> What you need to do: From the entries below, give the number of lines where the word "תרומה" occurs, and nothing else.
──────────────────────────────
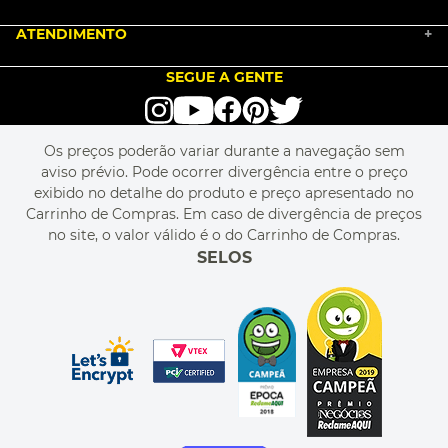
NOSSA HISTÓRIA
COMO COMPRAR
ATENDIMENTO
TRABALHE CONOSCO
+
PGTO E POLÍTICA DE FRETE
SEJA UM FRANQUEADO
ENCONTRAR LOJAS
TROCA E DEVOLUÇÃO
LOVE BRANDS
BLOG
SEGUE A GENTE
TERMOS DE USO
alô alô IMG
SEJA REVENDEDOR
RASTREIE O SEU PEDIDO
POLÍTICA DE PRIVACIDADE
LIVELO
MAPA DO SITE
PERGUNTAS FREQUENTES
FALE CONOSCO
REGULAMENTOS
Os preços poderão variar durante a navegação sem
MEU CADASTRO
aviso prévio. Pode ocorrer divergência entre o preço
MEU PEDIDO
exibido no detalhe do produto e preço apresentado no
CUPONS DE DESCONTO
Carrinho de Compras. Em caso de divergência de preços
no site, o valor válido é o do Carrinho de Compras.
SELOS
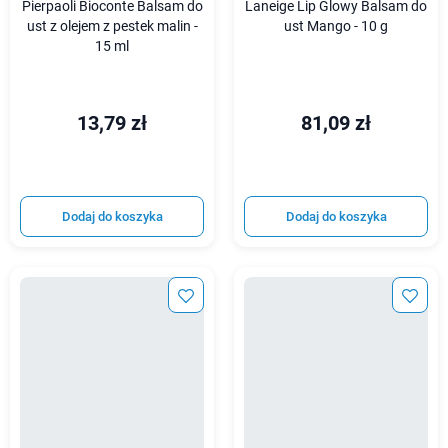
Pierpaoli Bioconte Balsam do
Laneige Lip Glowy Balsam do
ust z olejem z pestek malin -
ust Mango - 10 g
15 ml
13,79 zł
81,09 zł
Dodaj do koszyka
Dodaj do koszyka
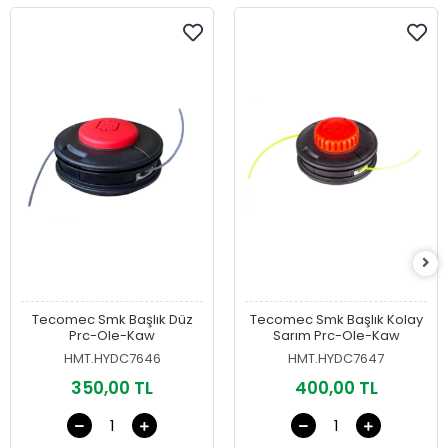
Tecomec Smk Başlık Düz
Tecomec Smk Başlık Kolay
Prc-Ole-Kaw
Sarım Prc-Ole-Kaw
HMT.HYDC7646
HMT.HYDC7647
350,00 TL
400,00 TL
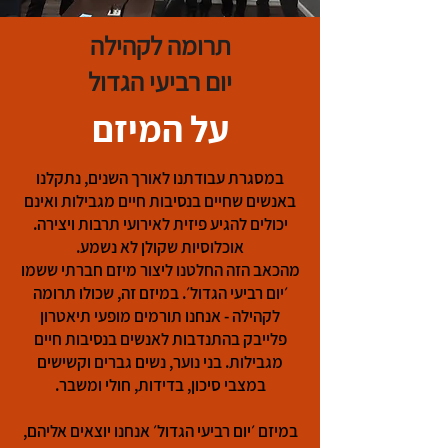
תרומה לקהילה
יום רביעי הגדול
על המיזם
במסגרת עבודתנו לאורך השנים, נתקלנו
באנשים שחיים בנסיבות חיים מגבילות ואינם
יכולים להגיע פיזית לאירועי תרבות ויצירה.
אוכלוסיות שקולן לא נשמע.
מהכאב הזה החלטנו ליצור מיזם חברתי ששמו
׳יום רביעי הגדול׳. במיזם זה, שכולו תרומה
לקהילה - אנחנו תורמים מופעי תיאטרון
פלייבק בהתנדבות לאנשים בנסיבות חיים
מגבילות. בני נוער, נשים גברים וקשישים
במצבי סיכון, בדידות, חולי ומשבר
.
במיזם ׳יום רביעי הגדול׳ אנחנו יוצאים אליהם,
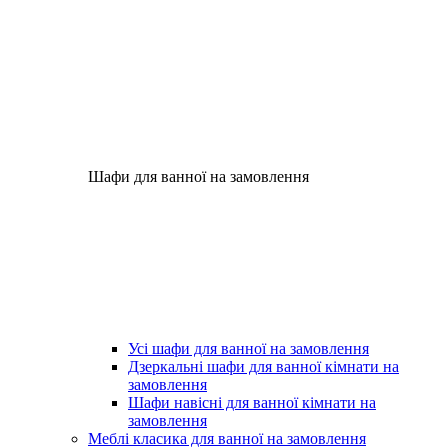
Шафи для ванної на замовлення
Усі шафи для ванної на замовлення
Дзеркальні шафи для ванної кімнати на
замовлення
Шафи навісні для ванної кімнати на
замовлення
Меблі класика для ванної на замовлення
──────────────────────────────
> Solution to the exercise: 2